(Source data Opens)

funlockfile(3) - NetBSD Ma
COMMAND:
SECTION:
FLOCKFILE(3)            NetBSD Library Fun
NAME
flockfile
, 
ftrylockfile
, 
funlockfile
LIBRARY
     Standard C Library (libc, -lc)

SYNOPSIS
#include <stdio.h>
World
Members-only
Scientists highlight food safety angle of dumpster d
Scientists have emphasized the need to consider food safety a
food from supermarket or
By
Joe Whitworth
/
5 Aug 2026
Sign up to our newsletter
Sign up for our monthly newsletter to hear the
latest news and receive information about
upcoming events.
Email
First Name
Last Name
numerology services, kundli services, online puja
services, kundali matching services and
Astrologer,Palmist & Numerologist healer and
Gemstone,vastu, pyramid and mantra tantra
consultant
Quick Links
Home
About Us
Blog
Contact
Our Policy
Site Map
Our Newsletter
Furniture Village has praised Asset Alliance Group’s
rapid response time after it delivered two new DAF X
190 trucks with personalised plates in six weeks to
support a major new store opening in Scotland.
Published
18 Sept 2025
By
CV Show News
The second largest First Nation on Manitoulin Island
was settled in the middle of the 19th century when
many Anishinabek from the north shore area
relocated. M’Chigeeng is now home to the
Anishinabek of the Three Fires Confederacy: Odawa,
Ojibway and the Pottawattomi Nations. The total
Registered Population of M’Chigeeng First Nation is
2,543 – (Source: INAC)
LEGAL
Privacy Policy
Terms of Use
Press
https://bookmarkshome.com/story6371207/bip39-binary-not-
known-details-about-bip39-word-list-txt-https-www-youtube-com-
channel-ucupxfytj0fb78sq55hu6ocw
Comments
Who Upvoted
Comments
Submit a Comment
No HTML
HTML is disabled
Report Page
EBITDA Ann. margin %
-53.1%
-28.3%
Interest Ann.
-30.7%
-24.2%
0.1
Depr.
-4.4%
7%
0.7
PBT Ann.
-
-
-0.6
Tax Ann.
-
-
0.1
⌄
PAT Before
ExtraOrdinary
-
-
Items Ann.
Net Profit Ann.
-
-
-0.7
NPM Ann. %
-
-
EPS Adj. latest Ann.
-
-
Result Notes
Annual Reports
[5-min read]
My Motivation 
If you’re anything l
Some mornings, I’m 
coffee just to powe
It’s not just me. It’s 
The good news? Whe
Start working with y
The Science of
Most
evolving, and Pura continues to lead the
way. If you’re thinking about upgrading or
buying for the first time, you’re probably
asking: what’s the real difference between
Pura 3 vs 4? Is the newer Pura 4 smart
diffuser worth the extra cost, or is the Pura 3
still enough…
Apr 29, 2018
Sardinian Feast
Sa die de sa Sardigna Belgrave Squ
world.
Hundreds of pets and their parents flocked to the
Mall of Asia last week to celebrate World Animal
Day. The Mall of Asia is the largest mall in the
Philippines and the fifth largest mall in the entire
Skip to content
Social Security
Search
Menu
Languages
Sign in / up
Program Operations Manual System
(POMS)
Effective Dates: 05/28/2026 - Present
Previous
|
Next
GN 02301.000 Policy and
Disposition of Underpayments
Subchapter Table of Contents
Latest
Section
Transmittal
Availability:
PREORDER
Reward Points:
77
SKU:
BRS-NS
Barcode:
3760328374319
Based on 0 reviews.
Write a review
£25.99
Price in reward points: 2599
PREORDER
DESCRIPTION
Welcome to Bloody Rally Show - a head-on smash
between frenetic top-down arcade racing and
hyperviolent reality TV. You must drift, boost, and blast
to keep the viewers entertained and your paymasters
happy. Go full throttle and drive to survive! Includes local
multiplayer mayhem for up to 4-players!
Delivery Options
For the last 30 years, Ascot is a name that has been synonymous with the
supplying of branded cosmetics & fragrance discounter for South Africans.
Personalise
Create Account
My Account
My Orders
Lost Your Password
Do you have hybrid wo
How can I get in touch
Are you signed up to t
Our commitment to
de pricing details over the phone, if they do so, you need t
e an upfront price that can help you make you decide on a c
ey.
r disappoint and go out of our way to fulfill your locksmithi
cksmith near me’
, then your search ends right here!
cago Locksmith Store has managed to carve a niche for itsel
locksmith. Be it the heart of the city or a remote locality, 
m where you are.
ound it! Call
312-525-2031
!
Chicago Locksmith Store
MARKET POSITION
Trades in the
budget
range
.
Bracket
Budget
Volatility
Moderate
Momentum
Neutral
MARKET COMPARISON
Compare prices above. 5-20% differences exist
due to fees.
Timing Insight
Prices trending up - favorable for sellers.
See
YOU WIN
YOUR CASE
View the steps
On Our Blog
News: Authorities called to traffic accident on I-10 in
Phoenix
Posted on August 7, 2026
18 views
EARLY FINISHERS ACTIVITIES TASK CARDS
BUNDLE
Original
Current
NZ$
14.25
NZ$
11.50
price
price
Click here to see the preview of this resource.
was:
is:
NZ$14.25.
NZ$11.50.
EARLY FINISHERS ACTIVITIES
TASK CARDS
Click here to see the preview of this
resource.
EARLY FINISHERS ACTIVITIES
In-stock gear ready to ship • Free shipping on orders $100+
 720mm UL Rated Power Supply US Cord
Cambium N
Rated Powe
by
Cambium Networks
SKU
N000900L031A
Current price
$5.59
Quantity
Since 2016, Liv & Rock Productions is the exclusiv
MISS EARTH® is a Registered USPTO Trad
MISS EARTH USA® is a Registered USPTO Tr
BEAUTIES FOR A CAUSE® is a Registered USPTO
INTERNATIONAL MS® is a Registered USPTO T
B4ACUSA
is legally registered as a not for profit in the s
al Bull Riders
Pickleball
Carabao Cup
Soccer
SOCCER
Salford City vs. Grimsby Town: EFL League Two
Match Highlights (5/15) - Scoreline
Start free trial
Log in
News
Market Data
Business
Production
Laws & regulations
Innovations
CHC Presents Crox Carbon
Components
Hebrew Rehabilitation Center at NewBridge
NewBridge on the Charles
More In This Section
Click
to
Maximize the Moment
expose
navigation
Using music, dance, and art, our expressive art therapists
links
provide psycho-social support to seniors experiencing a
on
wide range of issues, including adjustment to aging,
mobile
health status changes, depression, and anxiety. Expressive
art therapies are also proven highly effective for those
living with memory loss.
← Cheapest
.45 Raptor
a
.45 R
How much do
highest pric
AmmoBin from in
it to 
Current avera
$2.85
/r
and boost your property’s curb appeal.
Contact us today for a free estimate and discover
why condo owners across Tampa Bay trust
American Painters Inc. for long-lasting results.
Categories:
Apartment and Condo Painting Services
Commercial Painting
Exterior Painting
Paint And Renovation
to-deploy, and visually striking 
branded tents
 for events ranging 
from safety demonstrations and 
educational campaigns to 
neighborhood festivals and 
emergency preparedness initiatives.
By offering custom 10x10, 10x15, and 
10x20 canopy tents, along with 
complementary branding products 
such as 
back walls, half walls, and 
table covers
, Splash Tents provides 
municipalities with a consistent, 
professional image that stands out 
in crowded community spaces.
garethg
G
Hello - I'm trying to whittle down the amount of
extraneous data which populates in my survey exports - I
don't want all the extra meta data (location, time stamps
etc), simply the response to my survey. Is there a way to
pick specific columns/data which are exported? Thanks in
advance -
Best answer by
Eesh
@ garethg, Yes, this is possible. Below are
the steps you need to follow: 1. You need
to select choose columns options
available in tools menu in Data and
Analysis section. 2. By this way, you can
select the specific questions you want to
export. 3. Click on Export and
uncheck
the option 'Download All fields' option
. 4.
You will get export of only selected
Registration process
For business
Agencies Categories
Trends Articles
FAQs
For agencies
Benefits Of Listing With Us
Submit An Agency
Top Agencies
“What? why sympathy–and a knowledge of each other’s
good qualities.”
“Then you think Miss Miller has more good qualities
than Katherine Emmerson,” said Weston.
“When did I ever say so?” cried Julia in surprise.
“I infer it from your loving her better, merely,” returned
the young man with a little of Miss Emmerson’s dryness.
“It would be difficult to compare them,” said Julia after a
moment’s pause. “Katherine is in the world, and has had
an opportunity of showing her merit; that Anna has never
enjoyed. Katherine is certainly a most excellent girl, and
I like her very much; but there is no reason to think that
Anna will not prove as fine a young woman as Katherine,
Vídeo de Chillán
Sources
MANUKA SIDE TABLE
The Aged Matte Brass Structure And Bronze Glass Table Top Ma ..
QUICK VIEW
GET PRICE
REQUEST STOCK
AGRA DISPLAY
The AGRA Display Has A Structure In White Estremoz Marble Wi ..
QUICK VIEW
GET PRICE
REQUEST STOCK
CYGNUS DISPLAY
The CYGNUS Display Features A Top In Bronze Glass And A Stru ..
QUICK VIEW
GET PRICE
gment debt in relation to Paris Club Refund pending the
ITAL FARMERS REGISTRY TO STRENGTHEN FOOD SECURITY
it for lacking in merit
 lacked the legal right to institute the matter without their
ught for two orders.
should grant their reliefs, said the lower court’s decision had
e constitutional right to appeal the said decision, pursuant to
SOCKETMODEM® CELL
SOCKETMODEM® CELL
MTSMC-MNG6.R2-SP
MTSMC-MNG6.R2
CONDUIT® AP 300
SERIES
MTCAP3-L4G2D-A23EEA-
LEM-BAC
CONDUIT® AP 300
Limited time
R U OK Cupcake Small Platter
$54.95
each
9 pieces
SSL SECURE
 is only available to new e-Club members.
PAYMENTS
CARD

(Source data Closes)

◆ **Exercise details**
Could you restate word for word the lines above from the one containing "to select choose columns options" through the one containing "Julia in surprise.", both included, and nothing else?

◆ **Task answer**
to select choose columns options
available in tools menu in Data and
Analysis section. 2. By this way, you can
select the specific questions you want to
export. 3. Click on Export and
uncheck
the option 'Download All fields' option
. 4.
You will get export of only selected
Registration process
For business
Agencies Categories
Trends Articles
FAQs
For agencies
Benefits Of Listing With Us
Submit An Agency
Top Agencies
“What? why sympathy–and a knowledge of each other’s
good qualities.”
“Then you think Miss Miller has more good qualities
than Katherine Emmerson,” said Weston.
“When did I ever say so?” cried Julia in surprise.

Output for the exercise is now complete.